> Task item: Below are the records; copy each line in them that holds the word "Aboriginal".

[Stored data entries]
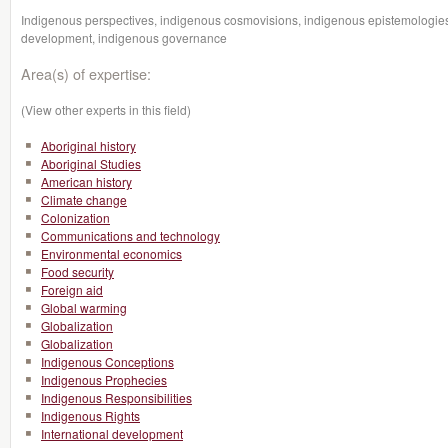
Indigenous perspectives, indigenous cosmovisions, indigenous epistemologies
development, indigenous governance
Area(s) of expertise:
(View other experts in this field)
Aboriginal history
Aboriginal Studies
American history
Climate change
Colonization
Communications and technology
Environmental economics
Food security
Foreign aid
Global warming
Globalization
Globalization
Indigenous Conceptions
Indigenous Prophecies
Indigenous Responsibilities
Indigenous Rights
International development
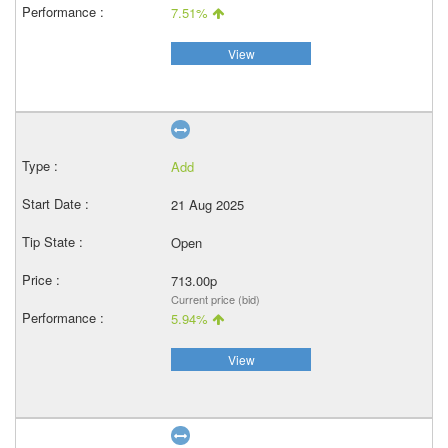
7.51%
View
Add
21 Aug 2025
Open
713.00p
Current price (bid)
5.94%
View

* * *

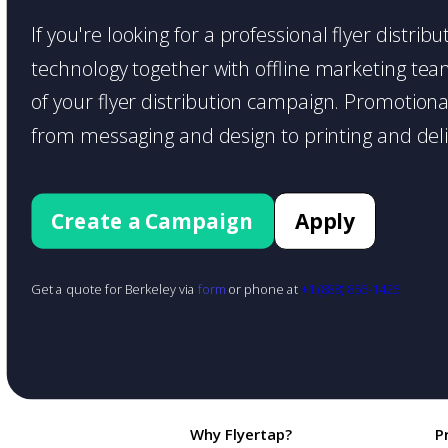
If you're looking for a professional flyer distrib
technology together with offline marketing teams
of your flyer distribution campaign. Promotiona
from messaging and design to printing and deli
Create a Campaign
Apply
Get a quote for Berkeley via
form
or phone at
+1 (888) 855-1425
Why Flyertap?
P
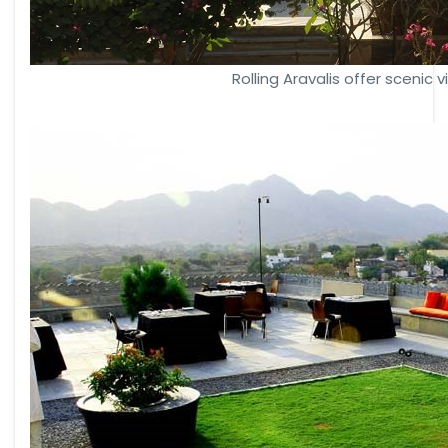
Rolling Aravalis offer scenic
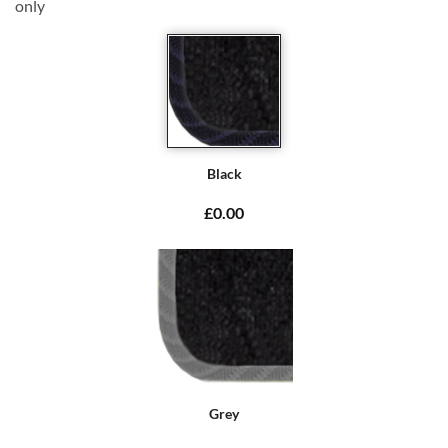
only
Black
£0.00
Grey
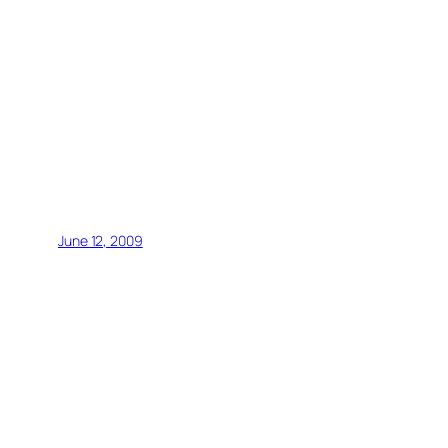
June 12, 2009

> Solution to this task:
Aboriginal history
Aboriginal Studies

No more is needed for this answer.